Your last sentence makes me wonder: are you by chance behind a firewall or proxy ?

No.There's no firewall. The python libraries may differ. I'll check and get back.

You can try to disable redirection in requests. For example:

requests.get(url, headers=requestHeaders, allow_redirects=False)
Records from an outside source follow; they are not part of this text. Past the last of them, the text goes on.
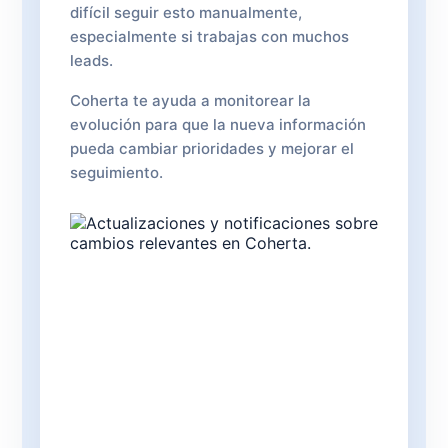
difícil seguir esto manualmente,
especialmente si trabajas con muchos
leads.
Coherta te ayuda a monitorear la
evolución para que la nueva información
pueda cambiar prioridades y mejorar el
seguimiento.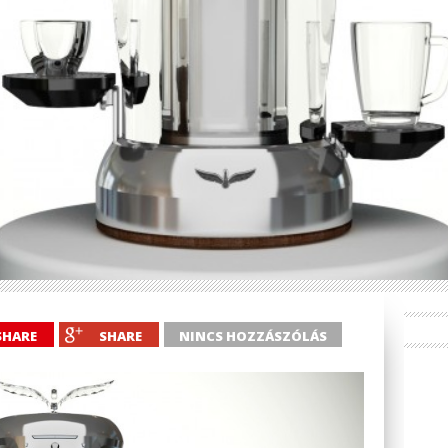
SHARE
SHARE
NINCS HOZZÁSZÓLÁS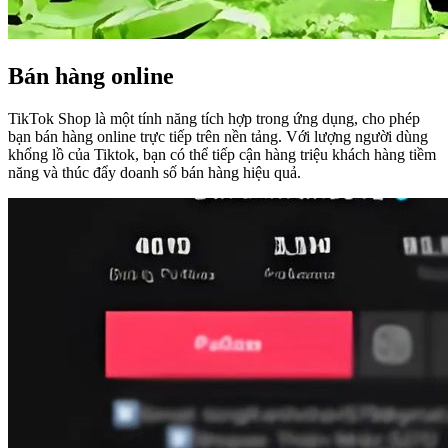
Bán hàng online
TikTok Shop là một tính năng tích hợp trong ứng dụng, cho phép
bạn bán hàng online trực tiếp trên nền tảng. Với lượng người dùng
khổng lồ của Tiktok, bạn có thể tiếp cận hàng triệu khách hàng tiềm
năng và thúc đẩy doanh số bán hàng hiệu quả.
After that, the application will get the HTTP response with status code 302.

HTTP/1.1 302 Found
Cache-Control: no-cache
Date: Sun, 03 Sep 2017 10:34:17 GMT
Expires: -1
Location: https://s3.amazonaws.com/tickhistory.query.production.hdc-results/xxx/data/merged/merged.csv.gz?AWSAccessKeyId=xxx&Expires=1504456458&response-content-disposition=attachment%3B%20filename%3D_OnD_0x05dbb5f5a62b3016.csv.gz&Signature=xxx&x-amz-request-payer=requester

The Location header in the response contains the AWS URL for download. Then, the application needs to send another GET request with this AWS URL without any headers to download a file.